» Goal of the exercise: Your answer should hold the data exactly as given, minus any picture.

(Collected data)
==============================
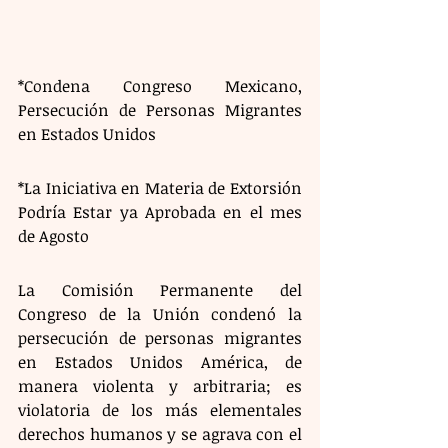
*Condena Congreso Mexicano, 
Persecución de Personas Migrantes 
en Estados Unidos
*La Iniciativa en Materia de Extorsión 
Podría Estar ya Aprobada en el mes 
de Agosto
La Comisión Permanente del 
Congreso de la Unión condenó la 
persecución de personas migrantes 
en Estados Unidos América, de 
manera violenta y arbitraria; es 
violatoria de los más elementales 
derechos humanos y se agrava con el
==============================
» Output:
*Condena Congreso Mexicano, 
Persecución de Personas Migrantes 
en Estados Unidos
*La Iniciativa en Materia de Extorsión 
Podría Estar ya Aprobada en el mes 
de Agosto
La Comisión Permanente del 
Congreso de la Unión condenó la 
persecución de personas migrantes 
en Estados Unidos América, de 
manera violenta y arbitraria; es 
violatoria de los más elementales 
derechos humanos y se agrava con el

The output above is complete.